FAQ - Passes & Permits Fees
Why do I pay a fee to use recreation facilities?
Charging fees for the use of public lands was established when President Clinton signed Public Law 104-134 in March 1996. This law authorized the U.S. Forest Service, Bureau of Land Management, U.S. Fish & Wildlife Service, and the National Park Service to charge fees and keep 80% for reinvestment in recreation facilities, wildlife habitat, and education programs at the fee site.
As the name implied, the purpose was to demonstrate whether the program was viable. In 2004, Congress concluded the demonstration phase was a success, and provided a ten-year extension to the fee collection program.

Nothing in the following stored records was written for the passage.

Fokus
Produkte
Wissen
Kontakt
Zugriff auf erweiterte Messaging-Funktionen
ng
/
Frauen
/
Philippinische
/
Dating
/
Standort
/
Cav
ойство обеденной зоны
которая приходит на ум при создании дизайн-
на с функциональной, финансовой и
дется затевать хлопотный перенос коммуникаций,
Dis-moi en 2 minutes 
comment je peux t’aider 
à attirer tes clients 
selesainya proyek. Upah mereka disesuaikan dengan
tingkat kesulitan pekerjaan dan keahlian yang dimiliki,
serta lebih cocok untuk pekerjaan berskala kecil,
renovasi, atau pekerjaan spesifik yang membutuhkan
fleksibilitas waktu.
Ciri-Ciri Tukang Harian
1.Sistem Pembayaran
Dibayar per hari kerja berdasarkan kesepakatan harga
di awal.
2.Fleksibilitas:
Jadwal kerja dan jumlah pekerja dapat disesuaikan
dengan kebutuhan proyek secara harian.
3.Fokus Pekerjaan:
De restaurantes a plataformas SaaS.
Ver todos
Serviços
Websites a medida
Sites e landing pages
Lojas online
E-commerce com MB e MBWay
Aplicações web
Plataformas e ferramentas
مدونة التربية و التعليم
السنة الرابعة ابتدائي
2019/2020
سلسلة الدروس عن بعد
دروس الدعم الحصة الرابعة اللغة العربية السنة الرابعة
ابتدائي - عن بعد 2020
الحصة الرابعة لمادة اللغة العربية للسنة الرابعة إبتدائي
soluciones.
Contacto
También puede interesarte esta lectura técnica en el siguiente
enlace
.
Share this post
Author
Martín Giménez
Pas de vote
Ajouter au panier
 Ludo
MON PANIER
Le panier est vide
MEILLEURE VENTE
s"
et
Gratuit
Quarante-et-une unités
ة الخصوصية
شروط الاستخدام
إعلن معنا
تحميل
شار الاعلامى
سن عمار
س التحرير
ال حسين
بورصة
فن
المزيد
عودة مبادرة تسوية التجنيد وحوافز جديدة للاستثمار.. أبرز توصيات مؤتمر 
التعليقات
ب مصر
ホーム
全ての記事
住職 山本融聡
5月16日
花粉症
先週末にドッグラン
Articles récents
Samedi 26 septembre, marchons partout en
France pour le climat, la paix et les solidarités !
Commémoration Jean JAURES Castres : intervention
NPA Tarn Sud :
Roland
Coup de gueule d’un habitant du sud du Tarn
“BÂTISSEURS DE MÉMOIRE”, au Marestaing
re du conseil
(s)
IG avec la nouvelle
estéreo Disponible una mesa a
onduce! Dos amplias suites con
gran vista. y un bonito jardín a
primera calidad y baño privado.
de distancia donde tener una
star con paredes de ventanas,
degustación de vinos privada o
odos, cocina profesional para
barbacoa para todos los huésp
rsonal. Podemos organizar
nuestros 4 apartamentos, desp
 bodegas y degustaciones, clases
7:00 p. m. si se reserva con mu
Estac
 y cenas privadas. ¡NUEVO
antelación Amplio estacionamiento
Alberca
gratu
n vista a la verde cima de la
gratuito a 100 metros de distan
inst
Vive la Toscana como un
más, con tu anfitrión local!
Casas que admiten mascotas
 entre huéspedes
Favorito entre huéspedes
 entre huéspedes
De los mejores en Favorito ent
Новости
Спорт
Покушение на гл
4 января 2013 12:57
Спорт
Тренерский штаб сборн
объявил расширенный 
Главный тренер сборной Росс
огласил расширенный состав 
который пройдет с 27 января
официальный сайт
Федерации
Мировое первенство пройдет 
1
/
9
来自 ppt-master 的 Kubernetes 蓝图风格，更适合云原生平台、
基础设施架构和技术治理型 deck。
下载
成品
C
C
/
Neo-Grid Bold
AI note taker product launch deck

Currently, the Forest Service is implementing some changes to the Fee Program required by this 2004 legislation. These changes will be implemented consistently on a nationwide basis, including fee sites on the Coronado National Forest. .
Fees are generally collected through the sale of passes. On the Coronado National Forest, day, week, and annual passes are available. And though these passes may vary somewhat in appearance depending on where you purchase them, every pass is good at all fee sites on the Forest.
The following fees apply to all Coronado National Forest fee areas:
- $8 per vehicle per day
- $10 per vehicle per week
- $40 per vehicle per year (valid for one year from date of purchase)
Passes can be purchased at all Ranger District Offices, the Forest Supervisor's Office, at signed recreation sites, and from partnered vendors.
Pima County ordinances prohibit parking along Sabino Canyon Road. Violators may be subject to fines. This area is routinely patrolled by deputies of the Pima County Sherrifs Office. Of course, you must comply with local parking ordinances near other fee sites, too.
If you're a frequent visitor to Coronado National Forest fee sites, you already know places like Madera Canyon and Mt. Lemmon are special. You and the Forest Service want high quality facilities and services. So the fees we collect are critical for funding repairs and maintenance and improving the visitor experience. Your financial support contributes to the conservation and protection of our unique Sonoran Desert resources and facilities not just for you, but for your children and grandchildren, too.
Most facilities on National Forests were built many years ago. For example, many Sabino Canyon facilities are 30-50 years old; some were even built in the 1930s. Most of these facilities need repair or replacement and were not built to handle current volumes of visitation (about 1.3 million visitors in Sabino Canyon every year). If we don't start repairing and replacing these facilities, we will have to remove them or close areas. Unfortunately, Congressional appropriations for recreation operations and maintenance are declining. Pass receipts won't meet all our needs, so other resources such as partnerships, grants and volunteer assistance remain critical in helping to meet total needs.
Anyone who accesses Sabino Canyon, except those on official business or with pre-scheduled school groups, must have a pass. Those who ride the shuttle must also purchase shuttle tickets.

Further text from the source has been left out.